Radical. Revolution. Report. Respect. React. Race. Work. Love.

Lovato provided me with a little bit of what his opinion was on the Obama administration, why he points out the ills of the administration, why we are blind as a people to information that might help us rethink our opinions.

Radical right? God forbid we should have more information to better inform our opinions.

I often hear that radical thinkers are often cynical, negative, doomed. Instead, what I learned in this conversation was that while some people have hope in one man, he has hope in the people. Given the right information, people might possibly even react, revolutionize, demand. He firmly believes that if more people understood what exactly was happening (which probably be more apparent in a McCain administration) then perhaps the people would finally revolt, take charge and change things. Bring us “back into balance” as he writes in his latest article.

So in the end who was the more cynical one? Me, who has little hope that THE PEOPLE would change, demand, react and placed so much hope in ONE MAN. Perhaps because the people have disappointed me. Perhaps because picking up on some of the work would be time consuming. Or maybe because I still believe that this one man can do it all.

This thought – a hope placed in a community of well-informed people — gave me hope in a different way. I realized that “radical” thinkers are not so fatalistic as we are often taught to believe. In fact, this is the total opposite: they have more faith than we give them credit for. They are the ones that truly understand that one man cannot do it all – and that by putting our faith in one person – we are relieved as a people to do less work. We put the blinders on — we want to believe that this individual can create miracles , heroify him, put him on a pedestal, bring him down when he makes mistakes, and wipe our hands clean of the mess left behind.

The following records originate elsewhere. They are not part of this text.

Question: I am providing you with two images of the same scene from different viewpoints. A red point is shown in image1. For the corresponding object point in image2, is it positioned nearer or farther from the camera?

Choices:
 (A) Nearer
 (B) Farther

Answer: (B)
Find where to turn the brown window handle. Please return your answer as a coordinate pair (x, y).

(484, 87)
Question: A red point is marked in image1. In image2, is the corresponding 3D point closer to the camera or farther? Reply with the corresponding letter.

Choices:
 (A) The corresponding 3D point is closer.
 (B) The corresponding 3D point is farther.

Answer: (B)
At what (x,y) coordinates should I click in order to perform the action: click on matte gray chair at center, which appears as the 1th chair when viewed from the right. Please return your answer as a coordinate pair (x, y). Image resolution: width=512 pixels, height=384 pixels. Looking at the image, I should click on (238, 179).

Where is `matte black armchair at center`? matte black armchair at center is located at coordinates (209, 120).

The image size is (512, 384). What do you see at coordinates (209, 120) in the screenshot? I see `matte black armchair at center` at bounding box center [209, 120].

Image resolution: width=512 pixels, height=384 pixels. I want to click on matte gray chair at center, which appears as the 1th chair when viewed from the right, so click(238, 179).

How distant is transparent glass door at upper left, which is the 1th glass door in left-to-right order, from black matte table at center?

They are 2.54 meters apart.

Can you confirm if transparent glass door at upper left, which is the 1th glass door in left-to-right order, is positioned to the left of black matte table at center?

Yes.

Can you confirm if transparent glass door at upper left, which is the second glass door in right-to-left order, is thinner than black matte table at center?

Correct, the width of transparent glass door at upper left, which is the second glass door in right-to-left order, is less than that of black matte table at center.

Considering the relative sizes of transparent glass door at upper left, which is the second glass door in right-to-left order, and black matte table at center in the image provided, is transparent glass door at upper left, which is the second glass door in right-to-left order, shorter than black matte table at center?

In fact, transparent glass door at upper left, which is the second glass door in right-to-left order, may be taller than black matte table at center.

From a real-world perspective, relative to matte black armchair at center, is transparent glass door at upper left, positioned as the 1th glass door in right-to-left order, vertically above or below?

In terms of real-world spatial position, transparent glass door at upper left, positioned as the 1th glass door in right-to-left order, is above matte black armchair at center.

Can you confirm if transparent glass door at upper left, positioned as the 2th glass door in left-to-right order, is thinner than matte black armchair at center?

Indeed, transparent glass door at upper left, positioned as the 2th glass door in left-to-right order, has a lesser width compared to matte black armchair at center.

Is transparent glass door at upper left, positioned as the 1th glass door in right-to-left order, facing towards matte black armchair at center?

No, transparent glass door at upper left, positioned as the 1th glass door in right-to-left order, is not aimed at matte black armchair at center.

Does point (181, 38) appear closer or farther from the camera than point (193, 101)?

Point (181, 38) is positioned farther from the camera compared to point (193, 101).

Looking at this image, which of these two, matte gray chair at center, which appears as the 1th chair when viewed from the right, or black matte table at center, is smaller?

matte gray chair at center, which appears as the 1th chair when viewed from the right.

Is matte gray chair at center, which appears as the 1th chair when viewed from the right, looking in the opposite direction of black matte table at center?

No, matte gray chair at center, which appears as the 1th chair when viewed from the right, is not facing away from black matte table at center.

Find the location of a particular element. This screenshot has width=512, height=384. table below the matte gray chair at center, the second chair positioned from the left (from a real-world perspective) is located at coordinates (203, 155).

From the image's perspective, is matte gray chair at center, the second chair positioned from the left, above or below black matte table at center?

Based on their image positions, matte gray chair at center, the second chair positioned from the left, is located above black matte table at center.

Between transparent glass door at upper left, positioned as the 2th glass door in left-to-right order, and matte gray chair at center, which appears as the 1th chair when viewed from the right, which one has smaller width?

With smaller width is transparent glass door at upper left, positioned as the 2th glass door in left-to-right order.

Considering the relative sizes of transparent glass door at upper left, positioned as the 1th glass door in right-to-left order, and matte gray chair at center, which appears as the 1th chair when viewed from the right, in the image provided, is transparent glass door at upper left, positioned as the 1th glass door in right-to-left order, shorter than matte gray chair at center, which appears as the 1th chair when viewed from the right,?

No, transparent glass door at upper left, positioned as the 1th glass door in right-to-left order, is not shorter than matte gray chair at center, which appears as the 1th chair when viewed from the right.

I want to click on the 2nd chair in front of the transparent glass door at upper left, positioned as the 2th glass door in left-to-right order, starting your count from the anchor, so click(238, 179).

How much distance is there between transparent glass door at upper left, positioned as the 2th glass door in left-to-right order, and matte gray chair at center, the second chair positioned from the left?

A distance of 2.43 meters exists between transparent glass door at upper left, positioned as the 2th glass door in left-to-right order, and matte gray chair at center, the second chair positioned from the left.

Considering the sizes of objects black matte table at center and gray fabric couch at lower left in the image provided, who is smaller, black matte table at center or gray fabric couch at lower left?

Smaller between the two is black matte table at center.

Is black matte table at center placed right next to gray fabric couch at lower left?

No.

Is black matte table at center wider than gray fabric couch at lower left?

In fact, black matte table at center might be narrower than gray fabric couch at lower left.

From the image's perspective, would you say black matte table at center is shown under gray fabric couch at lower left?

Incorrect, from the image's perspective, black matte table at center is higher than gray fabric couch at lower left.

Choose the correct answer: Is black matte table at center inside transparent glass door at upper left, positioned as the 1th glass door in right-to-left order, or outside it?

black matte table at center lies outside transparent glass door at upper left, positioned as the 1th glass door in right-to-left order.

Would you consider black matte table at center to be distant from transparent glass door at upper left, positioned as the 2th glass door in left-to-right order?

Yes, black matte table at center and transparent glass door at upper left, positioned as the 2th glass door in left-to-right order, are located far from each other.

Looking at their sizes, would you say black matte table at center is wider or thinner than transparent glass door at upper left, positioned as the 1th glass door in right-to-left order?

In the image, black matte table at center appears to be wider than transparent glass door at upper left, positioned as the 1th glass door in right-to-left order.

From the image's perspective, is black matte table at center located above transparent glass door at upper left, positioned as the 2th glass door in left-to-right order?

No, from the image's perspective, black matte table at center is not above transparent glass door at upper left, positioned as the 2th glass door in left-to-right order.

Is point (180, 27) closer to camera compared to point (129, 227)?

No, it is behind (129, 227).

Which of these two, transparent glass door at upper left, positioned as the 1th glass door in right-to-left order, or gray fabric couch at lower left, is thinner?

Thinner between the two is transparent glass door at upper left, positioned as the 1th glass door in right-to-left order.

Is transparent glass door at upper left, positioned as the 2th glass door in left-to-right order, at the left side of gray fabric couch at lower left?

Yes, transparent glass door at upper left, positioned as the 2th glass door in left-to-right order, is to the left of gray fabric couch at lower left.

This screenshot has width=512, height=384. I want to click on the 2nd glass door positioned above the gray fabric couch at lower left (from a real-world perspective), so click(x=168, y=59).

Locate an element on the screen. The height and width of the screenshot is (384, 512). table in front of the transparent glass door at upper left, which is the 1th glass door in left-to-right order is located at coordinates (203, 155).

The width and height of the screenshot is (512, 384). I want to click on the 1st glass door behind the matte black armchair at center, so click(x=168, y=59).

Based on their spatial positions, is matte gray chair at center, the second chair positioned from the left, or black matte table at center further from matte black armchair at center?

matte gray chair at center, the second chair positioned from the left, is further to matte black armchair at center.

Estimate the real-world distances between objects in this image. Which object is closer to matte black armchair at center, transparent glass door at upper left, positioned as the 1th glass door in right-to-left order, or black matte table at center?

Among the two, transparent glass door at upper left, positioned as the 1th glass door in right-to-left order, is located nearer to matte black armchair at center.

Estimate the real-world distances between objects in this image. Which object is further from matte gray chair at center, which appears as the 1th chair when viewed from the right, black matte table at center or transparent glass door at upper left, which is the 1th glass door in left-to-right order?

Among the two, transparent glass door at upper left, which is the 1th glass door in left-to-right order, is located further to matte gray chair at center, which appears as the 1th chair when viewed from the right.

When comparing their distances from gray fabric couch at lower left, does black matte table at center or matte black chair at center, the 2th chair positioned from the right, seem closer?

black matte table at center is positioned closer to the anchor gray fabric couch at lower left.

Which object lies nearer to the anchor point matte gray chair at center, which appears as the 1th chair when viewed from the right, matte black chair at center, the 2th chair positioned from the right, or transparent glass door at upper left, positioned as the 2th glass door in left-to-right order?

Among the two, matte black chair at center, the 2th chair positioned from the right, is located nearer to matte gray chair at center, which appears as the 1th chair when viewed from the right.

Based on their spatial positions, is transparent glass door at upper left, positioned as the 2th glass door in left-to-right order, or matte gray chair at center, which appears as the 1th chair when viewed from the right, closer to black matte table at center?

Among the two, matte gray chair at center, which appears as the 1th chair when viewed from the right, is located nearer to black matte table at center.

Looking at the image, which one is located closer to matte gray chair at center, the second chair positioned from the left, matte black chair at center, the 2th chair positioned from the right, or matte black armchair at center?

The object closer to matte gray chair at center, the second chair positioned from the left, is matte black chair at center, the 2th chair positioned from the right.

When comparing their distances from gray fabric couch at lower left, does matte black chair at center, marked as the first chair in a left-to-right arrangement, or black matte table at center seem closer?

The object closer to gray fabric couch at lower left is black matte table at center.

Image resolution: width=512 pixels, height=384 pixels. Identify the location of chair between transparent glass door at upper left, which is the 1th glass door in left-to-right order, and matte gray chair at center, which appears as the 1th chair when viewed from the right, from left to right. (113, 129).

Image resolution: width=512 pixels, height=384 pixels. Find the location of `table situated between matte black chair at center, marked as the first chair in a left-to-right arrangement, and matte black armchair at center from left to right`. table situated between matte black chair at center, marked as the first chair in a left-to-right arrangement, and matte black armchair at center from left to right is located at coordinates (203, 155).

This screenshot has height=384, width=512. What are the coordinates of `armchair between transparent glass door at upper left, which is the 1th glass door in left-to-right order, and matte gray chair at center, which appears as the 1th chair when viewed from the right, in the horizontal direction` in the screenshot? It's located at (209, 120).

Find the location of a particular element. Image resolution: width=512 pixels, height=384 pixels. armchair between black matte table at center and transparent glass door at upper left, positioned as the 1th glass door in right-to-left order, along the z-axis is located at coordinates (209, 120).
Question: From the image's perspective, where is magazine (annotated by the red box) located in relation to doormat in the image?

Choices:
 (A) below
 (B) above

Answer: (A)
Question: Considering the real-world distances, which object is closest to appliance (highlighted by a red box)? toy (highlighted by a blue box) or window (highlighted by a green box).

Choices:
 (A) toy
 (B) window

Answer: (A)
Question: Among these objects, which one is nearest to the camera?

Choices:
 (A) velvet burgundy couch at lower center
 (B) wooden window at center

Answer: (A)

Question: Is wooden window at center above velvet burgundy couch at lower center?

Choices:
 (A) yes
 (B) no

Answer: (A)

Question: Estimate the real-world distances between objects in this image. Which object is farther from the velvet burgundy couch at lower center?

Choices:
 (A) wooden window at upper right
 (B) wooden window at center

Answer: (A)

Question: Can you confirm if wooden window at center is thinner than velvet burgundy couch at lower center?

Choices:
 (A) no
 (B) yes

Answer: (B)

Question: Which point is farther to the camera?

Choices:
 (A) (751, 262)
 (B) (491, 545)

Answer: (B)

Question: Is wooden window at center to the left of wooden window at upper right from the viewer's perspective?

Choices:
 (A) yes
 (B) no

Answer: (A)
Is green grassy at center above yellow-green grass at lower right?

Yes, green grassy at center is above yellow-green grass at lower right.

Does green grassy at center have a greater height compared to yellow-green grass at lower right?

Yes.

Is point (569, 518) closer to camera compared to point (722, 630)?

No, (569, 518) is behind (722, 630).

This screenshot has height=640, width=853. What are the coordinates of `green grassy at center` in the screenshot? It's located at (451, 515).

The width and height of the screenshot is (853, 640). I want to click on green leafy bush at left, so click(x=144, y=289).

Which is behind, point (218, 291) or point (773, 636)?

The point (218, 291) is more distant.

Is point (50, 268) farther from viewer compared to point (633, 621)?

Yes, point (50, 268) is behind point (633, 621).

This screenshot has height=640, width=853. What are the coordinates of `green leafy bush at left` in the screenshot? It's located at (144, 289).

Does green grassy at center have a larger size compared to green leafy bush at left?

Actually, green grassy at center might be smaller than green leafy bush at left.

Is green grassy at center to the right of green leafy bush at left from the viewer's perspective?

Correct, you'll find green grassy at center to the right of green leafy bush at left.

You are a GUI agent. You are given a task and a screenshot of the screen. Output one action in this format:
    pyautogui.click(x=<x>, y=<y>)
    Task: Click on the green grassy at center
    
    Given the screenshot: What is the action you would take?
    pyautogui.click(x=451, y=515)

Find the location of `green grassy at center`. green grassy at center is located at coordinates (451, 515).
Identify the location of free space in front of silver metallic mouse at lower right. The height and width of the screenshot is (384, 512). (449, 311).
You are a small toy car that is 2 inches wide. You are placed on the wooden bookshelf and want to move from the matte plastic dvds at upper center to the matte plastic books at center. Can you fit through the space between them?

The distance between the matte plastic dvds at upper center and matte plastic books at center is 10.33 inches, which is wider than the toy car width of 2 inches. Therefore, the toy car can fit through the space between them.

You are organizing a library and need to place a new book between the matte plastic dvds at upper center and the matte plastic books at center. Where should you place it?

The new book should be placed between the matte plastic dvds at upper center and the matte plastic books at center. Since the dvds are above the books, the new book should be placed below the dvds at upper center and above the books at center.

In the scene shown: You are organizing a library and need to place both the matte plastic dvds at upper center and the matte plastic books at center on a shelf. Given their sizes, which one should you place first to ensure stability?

Lovato, like the other artists mentioned, help us identify ways we heroify individuals at the expense of our own created fantasies of how we would like things to be rather than face how things actually are. They help us put our gut on display. They distribute. They talk. They write.

They recognize the dangers of heroification. And at some level, we “the people” know this too. We do this in many areas in our lives. Love-relationships, mentorship, even putting these artists themselves on pedestals – call them heroes too.

In essence, the work of the artist, then, is of vast importance. Understanding the limits and questioning society and one’s own profession (as Sor Juana did), do some gut-wrenching work, some down and dirty funk created by our society (allowed by us) and putting it on display (like Frida Kahlo did) putting all this information and spreading it like wild fire (like the Black Panthers and The Young Lords did). And then creating the space and dialogue between individuals who wish to continue this work – one who knows more to one who desires to know more and start all over again.

Creating new knowledge is the work of artists. Passing along that information is also part of the work. Acknowledging what is today, is the precursor to our imagination to what could be and allows us to move forward in Racial Truth. To recreate our Racial Divine.

But that is my hope. My race-love. My race-work.